Belly still thought about those right words sometimes, had multiple notes in the app on her phone that would start with Conrad, hi and sometimes end with love you but never bring up the most important topic.
This topic was now six years old, an IV dripping steadily into her vein as her little daughter slept after the turmoil of the last hours.
They didn’t come from Philadelphia often, but this year Taylor was too close to her due date to travel for Steven’s birthday, so instead the rest of the Conklins came to San Francisco. It was a nice day up until Rosie’s face lost all its colour and she slowly went slack, losing her consciousness. She was a little less active than usual, true, but Belly wrote it off as fatigue after a long – for a six year old – travel and time difference.

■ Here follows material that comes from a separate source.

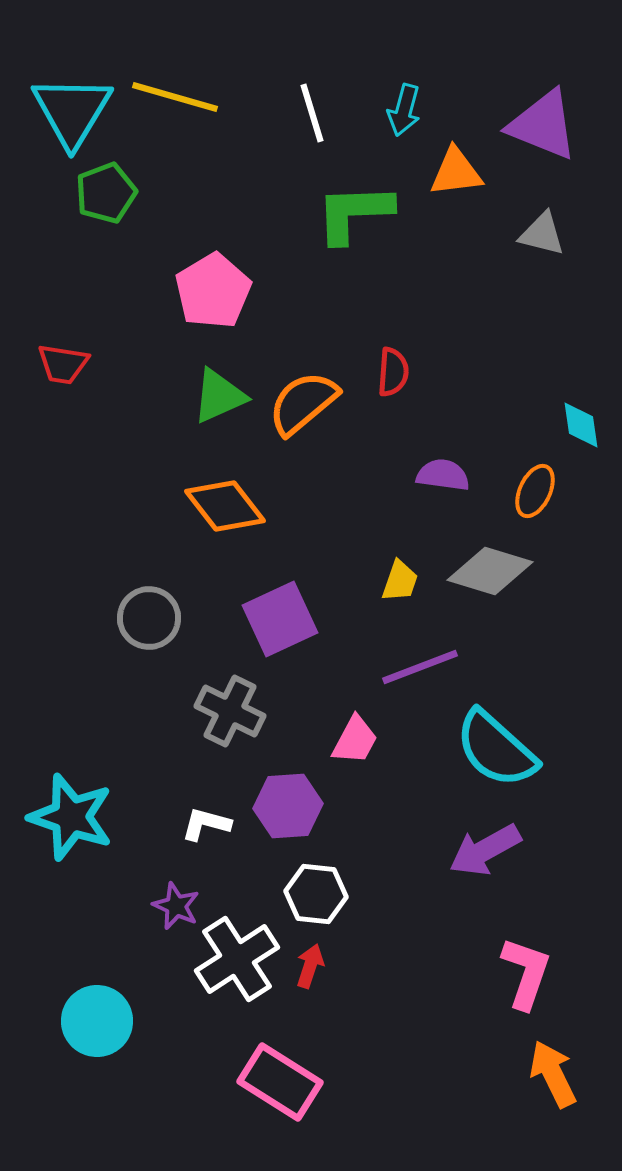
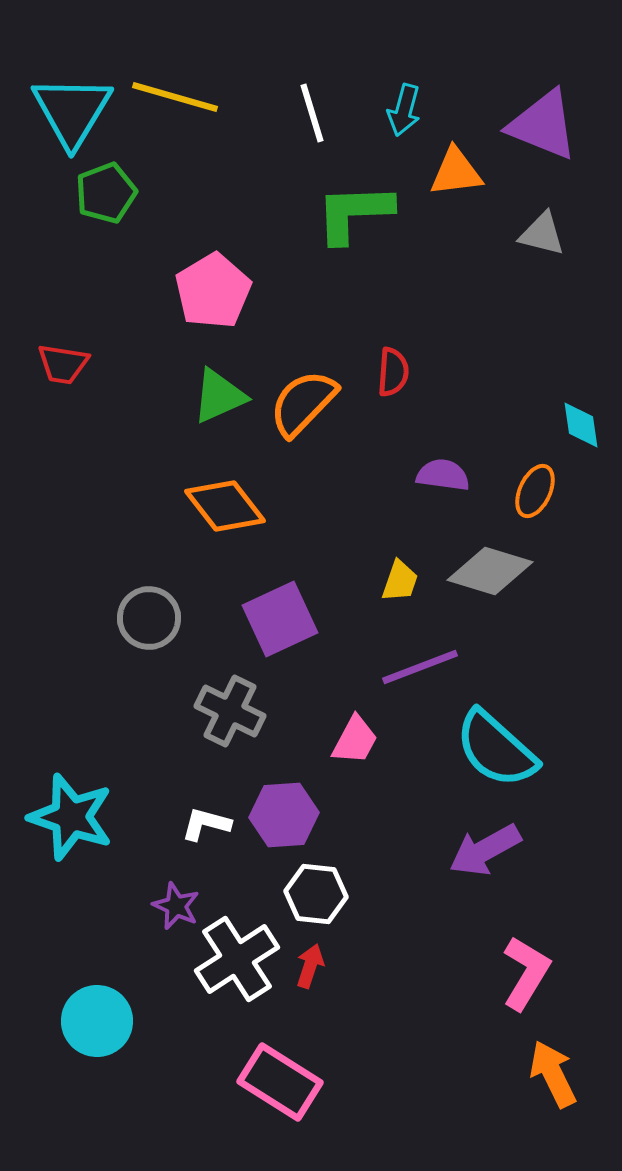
orange semicircle: rotated 6 degrees counterclockwise
purple hexagon: moved 4 px left, 9 px down
pink L-shape: rotated 12 degrees clockwise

But now, standing in a cold hospital room, after several blood tests she had to calm Rosie down for a CT and MRI, Belly’s thoughts on the cause of her child’s condition were running wild in a direction she used to hope she’d never think in. She doesn’t remember how it all started when Susannah first got sick, she was too young then, but cold white rooms, smell of blood being drawn for testing, sounds of IV dripping and heart monitor’s beeping are too similar now to how they were when she was eleven and then sixteen. And it doesn’t help that the doctor who came to attend to them, did not alleviate her worry, rather the opposite.
Belly is told that while CT and MRI are thankfully clean, there are some concerns about blood tests’ results. Something about atypical lymphocytes and lymphoblasts, terrifying words that gave her no information as to how dire her Rosie's condition is.
They tell her that her baby is stable and in no immediate danger, but they want to keep her here until an oncologist can give her tests a look and promise to have one on it shortly.
When the door to the room where Belly spent hours pacing but now sits still on the chair by the bed, gripping her daughter’s hand opens, she thinks she is either hallucinating because this one hallucination could help her understand what’s going on or she’s lost her consciousness too and is now in a nightmare, where the love of your life comes back into your life as a doctor who could potentially diagnose your child with a terminal illness while finding out he’s diagnosing his own child he never knew about.
“Belly?” Judging by how different his voice sounds – she has never heard him sounding like that – it is not a dream, nor is it a nightmare. It is a very terrifying reality.